- Directed by: Anton Giulio Majano
- Written by: Alexandre Dumas (story); Roberto Gianviti; Fulvio Palmieri; Bruno Guillaume; Diego Fabbri; Paul Andréota; Anton Giulio Majano;
- Produced by: Leo Cevenini; Georges Cheyko; Vittorio Martino;
- Starring: Geoffrey Horne; Valérie Lagrange; Gérard Barray;
- Cinematography: Bitto Albertini
- Edited by: Georges Arnstam; Adriana Novelli;
- Music by: Angelo Francesco Lavagnino
- Production company: Flora Film
- Distributed by: Variety Distribution
- Release date: December 22, 1961;
- Running time: 85 minutes
- Countries: France; Italy;
- Language: Italian
- Box office: 1,464,409 admissions (France)

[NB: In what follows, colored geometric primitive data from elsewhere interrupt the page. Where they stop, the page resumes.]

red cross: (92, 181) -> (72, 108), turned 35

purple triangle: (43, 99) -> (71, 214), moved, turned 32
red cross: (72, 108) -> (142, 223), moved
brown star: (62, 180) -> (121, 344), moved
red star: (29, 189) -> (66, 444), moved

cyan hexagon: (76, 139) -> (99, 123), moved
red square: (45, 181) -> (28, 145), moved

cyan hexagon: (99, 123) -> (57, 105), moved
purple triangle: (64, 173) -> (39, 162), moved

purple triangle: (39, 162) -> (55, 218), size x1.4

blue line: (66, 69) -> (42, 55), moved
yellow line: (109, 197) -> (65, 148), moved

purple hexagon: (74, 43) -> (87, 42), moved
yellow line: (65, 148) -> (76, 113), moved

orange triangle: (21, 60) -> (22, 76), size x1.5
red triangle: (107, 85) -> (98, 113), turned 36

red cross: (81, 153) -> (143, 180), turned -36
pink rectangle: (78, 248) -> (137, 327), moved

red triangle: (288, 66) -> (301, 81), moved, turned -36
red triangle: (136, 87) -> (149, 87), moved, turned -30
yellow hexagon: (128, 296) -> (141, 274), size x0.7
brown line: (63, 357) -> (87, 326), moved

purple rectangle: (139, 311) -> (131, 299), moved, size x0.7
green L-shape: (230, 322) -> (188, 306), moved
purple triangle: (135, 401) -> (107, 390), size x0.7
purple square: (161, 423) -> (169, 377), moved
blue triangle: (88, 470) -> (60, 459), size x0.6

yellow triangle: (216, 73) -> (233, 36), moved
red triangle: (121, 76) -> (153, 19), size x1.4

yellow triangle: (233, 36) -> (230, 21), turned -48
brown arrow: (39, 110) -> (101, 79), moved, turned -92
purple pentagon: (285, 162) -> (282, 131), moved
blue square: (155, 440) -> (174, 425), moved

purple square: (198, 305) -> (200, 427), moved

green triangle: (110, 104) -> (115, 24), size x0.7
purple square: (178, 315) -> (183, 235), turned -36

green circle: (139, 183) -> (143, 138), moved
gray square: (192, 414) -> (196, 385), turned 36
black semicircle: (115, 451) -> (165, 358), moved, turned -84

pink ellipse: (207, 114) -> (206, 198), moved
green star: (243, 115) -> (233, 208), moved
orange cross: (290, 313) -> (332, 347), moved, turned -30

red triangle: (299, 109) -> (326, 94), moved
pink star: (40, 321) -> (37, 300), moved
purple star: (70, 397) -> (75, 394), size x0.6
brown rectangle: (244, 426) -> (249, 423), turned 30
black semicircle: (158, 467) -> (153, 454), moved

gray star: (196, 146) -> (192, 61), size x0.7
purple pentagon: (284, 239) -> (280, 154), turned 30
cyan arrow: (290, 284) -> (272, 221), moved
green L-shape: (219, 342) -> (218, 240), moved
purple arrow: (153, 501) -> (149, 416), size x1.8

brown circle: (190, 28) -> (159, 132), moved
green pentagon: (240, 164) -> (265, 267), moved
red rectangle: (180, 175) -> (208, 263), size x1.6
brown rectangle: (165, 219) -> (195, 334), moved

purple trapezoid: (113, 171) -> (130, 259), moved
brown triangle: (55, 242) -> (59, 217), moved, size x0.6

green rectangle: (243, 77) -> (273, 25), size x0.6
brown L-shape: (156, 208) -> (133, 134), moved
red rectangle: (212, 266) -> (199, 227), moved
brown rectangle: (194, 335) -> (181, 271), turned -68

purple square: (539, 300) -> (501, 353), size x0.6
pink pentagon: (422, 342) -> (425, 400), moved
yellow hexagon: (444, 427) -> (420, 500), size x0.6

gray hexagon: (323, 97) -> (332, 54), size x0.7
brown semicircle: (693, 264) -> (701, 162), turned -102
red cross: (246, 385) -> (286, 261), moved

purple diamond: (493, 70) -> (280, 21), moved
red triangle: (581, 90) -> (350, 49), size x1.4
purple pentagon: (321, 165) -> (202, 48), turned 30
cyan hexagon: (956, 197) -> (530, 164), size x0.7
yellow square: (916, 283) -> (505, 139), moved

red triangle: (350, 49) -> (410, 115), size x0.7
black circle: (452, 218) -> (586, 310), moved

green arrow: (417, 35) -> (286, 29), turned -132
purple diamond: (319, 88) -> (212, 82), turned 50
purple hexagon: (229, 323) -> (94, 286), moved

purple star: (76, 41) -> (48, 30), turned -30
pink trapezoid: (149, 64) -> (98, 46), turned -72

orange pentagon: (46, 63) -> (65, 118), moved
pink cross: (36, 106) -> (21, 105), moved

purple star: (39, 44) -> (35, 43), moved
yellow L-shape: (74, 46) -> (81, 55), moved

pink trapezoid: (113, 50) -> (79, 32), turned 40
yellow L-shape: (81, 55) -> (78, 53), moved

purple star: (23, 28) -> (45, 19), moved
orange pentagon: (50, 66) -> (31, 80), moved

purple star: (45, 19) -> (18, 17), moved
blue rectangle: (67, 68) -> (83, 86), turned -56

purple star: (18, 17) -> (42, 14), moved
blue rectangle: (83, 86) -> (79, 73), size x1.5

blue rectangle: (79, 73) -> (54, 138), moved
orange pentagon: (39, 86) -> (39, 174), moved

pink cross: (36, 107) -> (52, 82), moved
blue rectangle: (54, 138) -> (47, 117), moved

= The Corsican Brothers (1961 film) =

The Corsican Brothers (I fratelli Corsi) is a 1961 French-Italian historical action film directed by Anton Giulio Majano and starring Geoffrey Horne, Valérie Lagrange and Gérard Barray. It is also known as Lions of Corsica. The film is an adaptation of the 1844 story The Corsican Brothers by Alexandre Dumas. The film was shot in Eastmancolor.

== Synopsis ==
The Franchi twins, when baptized, were separated when their family was murdered by his enemies, the Sagona. While one brother went "into the maquis" for revenge, the other, unaware of the family drama, became a doctor and struck up a friendship with a descendant of the Sagona. But blood ties and their love for the same woman will bring them together...

==Cast==
- Geoffrey Horne as Paolo Franchi / Leone Franchi
- Valérie Lagrange as Edith
- Gérard Barray as Giovanni Sagona
- Mario Feliciani as Dr. Dupont
- Emma Danieli as Gabrielle De Roux
- Jean Servais as Gerolamo Sagona
- Amedeo Nazzari as Orlandi
- Nerio Bernardi as Prof. Perrier
- Alberto Farnese as Gaspare
- Raoul Grassilli as Raul Sagona
- Franco Graziosi as Domenico
- Germano Longo as Claudio Franchi
- Sandro Moretti as Claudio
- Lucilla Morlacchi
- Paola Patrizi as Mariella
- Aldo Pini as Morny
- Laura Solari as Luisa Dupont
- Nando Tamberlani as Count Franchi
- Luigi Vannucchi as Luigi Sagona
- Lia Zoppelli as Aunt Mary
==Production==
It was one of several European films Geoffrey Horne starred in following his success in Bridge on the River Kwai.